American journalist (1802–1866)

Nathaniel Paschall (1802–1866) was an American journalist, the editor of the Missouri Republican.

==Personal life==

Paschall was born April 4, 1802, in Knoxville, Tennessee. He was schooled in Ste. Genevieve, Missouri.

He and Martha Eliza Stevens Edgar were married on November 27, 1832, in Sangamon, Illinois. In 1850, living with them were Paschal family members Eugenia, age 16; Ada, 14; Cara, 12; Mary, 9; Henry G., 6; George M., 3; and Lizzie C., a baby.

His wife predeceased him in 1859.

He died in St. Louis on December 12, 1866, at the age of 64. The Hotel Paschall was named in his honor the next year.

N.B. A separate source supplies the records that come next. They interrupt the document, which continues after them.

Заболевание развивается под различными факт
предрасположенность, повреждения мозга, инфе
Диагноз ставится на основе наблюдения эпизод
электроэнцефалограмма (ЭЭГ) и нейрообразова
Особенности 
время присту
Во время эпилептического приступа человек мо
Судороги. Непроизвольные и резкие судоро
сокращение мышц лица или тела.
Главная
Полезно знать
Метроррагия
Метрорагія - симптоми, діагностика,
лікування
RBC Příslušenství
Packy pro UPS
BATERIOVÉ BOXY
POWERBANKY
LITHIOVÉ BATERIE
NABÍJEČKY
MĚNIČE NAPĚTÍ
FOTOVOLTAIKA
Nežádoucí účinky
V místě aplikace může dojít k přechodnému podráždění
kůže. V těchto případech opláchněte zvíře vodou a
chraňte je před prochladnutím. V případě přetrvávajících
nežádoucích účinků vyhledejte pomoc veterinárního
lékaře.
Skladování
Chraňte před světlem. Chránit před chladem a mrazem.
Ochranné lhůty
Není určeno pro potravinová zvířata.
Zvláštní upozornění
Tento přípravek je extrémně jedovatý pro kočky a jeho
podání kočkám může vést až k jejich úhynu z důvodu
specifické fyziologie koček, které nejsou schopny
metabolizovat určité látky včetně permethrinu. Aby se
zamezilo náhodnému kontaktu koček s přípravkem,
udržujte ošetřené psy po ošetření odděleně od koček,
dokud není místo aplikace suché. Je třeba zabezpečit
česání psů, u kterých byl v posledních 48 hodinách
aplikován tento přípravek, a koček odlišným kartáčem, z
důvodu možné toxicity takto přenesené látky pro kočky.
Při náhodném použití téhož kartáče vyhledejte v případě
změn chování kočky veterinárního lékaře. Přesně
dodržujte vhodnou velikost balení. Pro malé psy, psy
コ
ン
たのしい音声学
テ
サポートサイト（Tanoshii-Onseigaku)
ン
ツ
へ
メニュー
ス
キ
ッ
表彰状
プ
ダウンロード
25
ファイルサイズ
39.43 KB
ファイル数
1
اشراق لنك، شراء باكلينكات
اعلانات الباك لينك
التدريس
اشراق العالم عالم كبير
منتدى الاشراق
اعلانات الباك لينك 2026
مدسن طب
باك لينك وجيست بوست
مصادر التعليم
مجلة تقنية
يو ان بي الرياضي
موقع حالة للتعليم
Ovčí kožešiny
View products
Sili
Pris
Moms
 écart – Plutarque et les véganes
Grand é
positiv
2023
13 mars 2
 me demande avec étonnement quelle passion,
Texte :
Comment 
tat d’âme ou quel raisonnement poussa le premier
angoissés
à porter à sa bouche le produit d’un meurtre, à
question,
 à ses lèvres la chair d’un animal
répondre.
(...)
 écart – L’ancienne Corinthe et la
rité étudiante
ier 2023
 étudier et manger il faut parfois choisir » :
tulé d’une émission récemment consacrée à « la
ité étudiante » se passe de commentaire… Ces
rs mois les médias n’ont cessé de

==Professional and political life==

Nathaniel Paschall was apprenticed as a "bound boy" early in 1814, when he was not quite twelve, to Joseph Charless of the Missouri Gazette to learn the trade of printing. When his apprenticeship expired in 1823, he continued to work with Edward Charless, the son of the paper's founder and its new owner.

In 1828, he was admitted as a full partner in the business. In 1837 Charless and Paschall sold the enterprise to "Messsrs. Chambers, Harris and George Knapp." In 1840 they founded a new paper called New-Era.

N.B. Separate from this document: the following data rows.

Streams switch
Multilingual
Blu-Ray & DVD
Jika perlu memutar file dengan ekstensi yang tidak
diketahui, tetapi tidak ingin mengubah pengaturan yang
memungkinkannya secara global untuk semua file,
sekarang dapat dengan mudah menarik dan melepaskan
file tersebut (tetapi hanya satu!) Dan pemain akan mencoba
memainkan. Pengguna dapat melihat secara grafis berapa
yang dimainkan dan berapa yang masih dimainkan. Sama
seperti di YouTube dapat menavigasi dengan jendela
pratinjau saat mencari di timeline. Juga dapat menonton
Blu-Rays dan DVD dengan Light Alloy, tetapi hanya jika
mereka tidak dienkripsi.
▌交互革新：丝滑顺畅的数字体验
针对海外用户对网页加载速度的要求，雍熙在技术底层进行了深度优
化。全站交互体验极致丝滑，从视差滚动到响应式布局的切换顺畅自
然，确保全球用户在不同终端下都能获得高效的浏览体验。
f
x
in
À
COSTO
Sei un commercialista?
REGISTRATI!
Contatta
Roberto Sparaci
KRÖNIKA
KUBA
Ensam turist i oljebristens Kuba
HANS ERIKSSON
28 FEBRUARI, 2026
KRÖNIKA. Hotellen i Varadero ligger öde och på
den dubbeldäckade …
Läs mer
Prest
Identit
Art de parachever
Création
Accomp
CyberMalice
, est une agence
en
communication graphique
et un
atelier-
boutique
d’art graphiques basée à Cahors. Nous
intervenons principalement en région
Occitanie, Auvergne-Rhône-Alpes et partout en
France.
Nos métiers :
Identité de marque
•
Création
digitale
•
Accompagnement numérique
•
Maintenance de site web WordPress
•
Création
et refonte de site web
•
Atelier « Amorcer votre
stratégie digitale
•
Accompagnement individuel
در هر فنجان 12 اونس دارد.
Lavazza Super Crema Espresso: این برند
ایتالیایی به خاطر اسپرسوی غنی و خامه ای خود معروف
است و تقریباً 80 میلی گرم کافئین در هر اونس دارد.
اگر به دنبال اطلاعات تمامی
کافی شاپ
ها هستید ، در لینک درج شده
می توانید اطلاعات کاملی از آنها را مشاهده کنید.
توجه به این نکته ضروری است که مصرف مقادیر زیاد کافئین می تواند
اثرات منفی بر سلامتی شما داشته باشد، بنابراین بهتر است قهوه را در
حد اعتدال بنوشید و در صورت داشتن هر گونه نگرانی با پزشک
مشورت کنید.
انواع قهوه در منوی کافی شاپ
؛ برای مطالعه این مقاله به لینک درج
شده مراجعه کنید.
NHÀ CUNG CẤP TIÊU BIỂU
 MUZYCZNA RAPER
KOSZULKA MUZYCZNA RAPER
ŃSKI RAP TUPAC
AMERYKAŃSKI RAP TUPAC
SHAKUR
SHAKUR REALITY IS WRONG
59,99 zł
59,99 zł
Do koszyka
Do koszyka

Paschall was elected clerk of the Court of Common Pleas of St. Louis County in 1842.

He was appointed associate editor of the Missouri Republican on January 1, 1844, and when editor A.B. Chambers died in 1854, Paschall succeeded him.

In 1855, he went into partnership with brothers George and John Knapp in the firm George Knapp & Co., which continued publication of the Republican until around 1893.

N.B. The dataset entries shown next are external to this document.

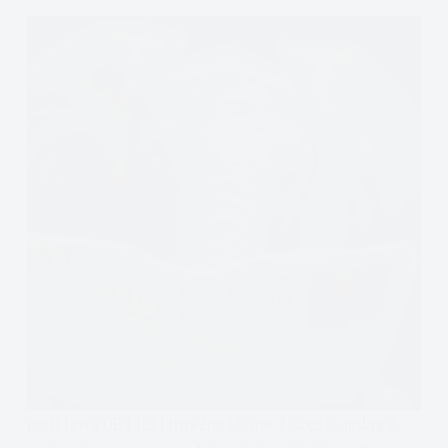
podstawą DBT jest uważność, ma 7 części, jedną z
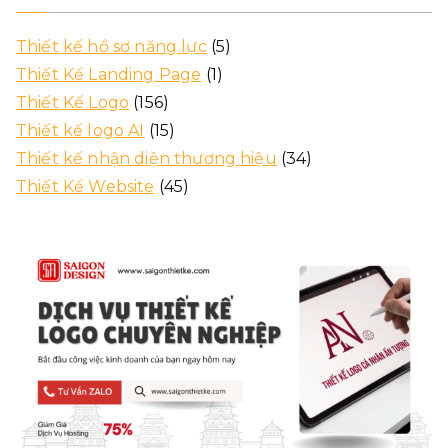
Thiết kế hồ sơ năng lực
(5)
Thiết Kế Landing Page
(1)
Thiết Kế Logo
(156)
Thiết kế logo AI
(15)
Thiết kế nhận diện thương hiệu
(34)
Thiết Kế Website
(45)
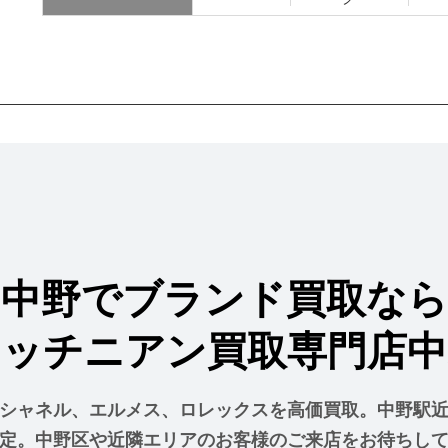
中野でブランド買取なら
ォッチニアン買取専門店中
シャネル、エルメス、ロレックスを高価買取。中野駅
定。中野区や近隣エリアのお客様のご来店をお待ちし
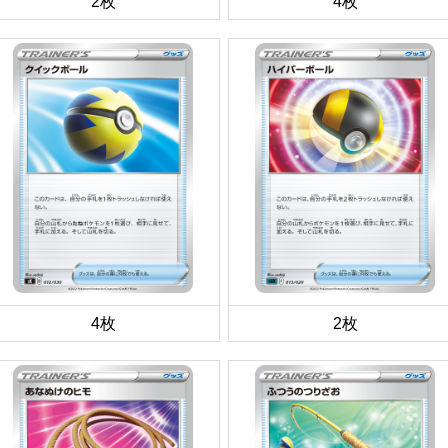
2枚
4枚
4枚
2枚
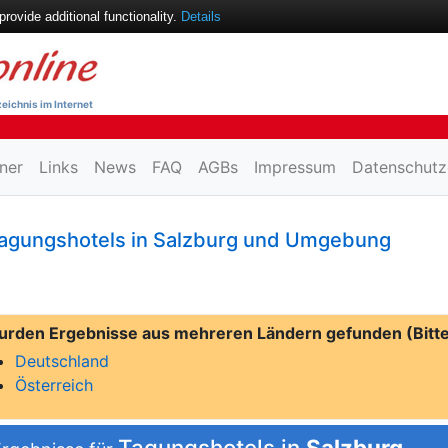
ovide additional functionality.
Details
eichnis im Internet
ner
Links
News
FAQ
AGBs
Impressum
Datenschutz
agungshotels in Salzburg und Umgebung
urden Ergebnisse aus mehreren Ländern gefunden (Bitte
Deutschland
Österreich
Tagungshotels in
Salzburg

In 1860, Paschall, as editor of The Republican, successfully placed strong pressure on Claiborne Jackson and Thomas C. Reynolds to declare their support for Stephen Douglas's candidacy for the Presidency of the United States. On January 12, 1861, Paschall met at the East Front of the U.S. Courthouse with jurist Hamilton R. Gamble, banker James E. Yeatman, fur trader Frank Blair, and businessman Robert Campbell, with others, to urge the federal government to refrain from coercion against the states that had already taken steps to secede from the United States. He adopted a conditional unionist stand in the months leading up to the Civil War.

Of Paschall, veteran St. Louis newspaperman William Hyde (who succeeded him as editor), recalled in 1896:

Mr. Paschall had had only what may be styled a newspaper education and equipment, graduating from the printer's case and imbibing the great fund of information contained in what went upon his galleys or columns of type.

But he was a thinker. When he wrote[,] he knew before he began what he was going to write about . . . and wrote it in as few and terse words as possible. In personal demeanor as gentle as a girl, in courage he was as brave as a lion. Anybody could know where he stood on any question.